In the entries below, some lines contain "region"; work out how many and answer with the figure only.

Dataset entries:
##########

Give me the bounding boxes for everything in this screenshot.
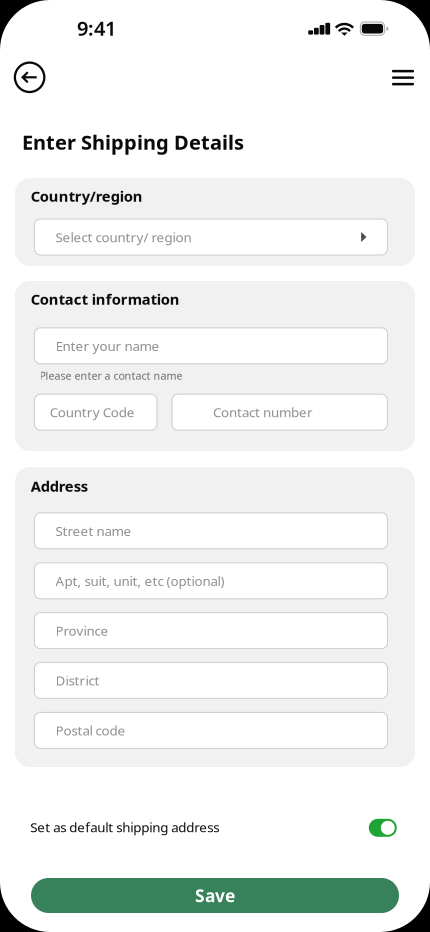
staticText: Address (31, 476, 88, 496)
button[interactable]: Menu (392, 70, 414, 85)
button[interactable]: Province (34, 613, 388, 649)
staticText: Select country/ region (56, 228, 192, 246)
staticText: Enter Shipping Details (22, 129, 244, 155)
staticText: Save (195, 884, 235, 907)
button[interactable]: Country Code (34, 394, 157, 430)
staticText: Contact information (31, 289, 180, 309)
button[interactable]: Postal code (34, 712, 388, 748)
button[interactable]: Save (31, 878, 399, 913)
staticText: District (56, 672, 100, 689)
button[interactable]: Set as default shipping address (369, 819, 397, 837)
button[interactable]: District (34, 662, 388, 698)
staticText: Postal code (56, 722, 126, 739)
staticText: Country/region (31, 186, 143, 206)
staticText: Enter your name (56, 337, 160, 355)
staticText: Province (56, 622, 108, 639)
staticText: Contact number (213, 403, 313, 421)
staticText: Set as default shipping address (30, 818, 219, 836)
button[interactable]: Back (13, 60, 47, 94)
button[interactable]: Contact number (172, 394, 387, 430)
staticText: Apt, suit, unit, etc (optional) (56, 572, 224, 590)
staticText: Country Code (50, 403, 135, 421)
button[interactable]: Enter your name (34, 328, 388, 364)
button[interactable]: Street name (34, 513, 388, 549)
button[interactable]: Select country/ region (34, 219, 388, 255)
staticText: Street name (56, 522, 132, 540)
staticText: Please enter a contact name (40, 368, 182, 383)
button[interactable]: Apt, suit, unit, etc (optional) (34, 563, 388, 599)
staticText: 9:41 (77, 15, 116, 41)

##########

> _THE ANSWER_:
3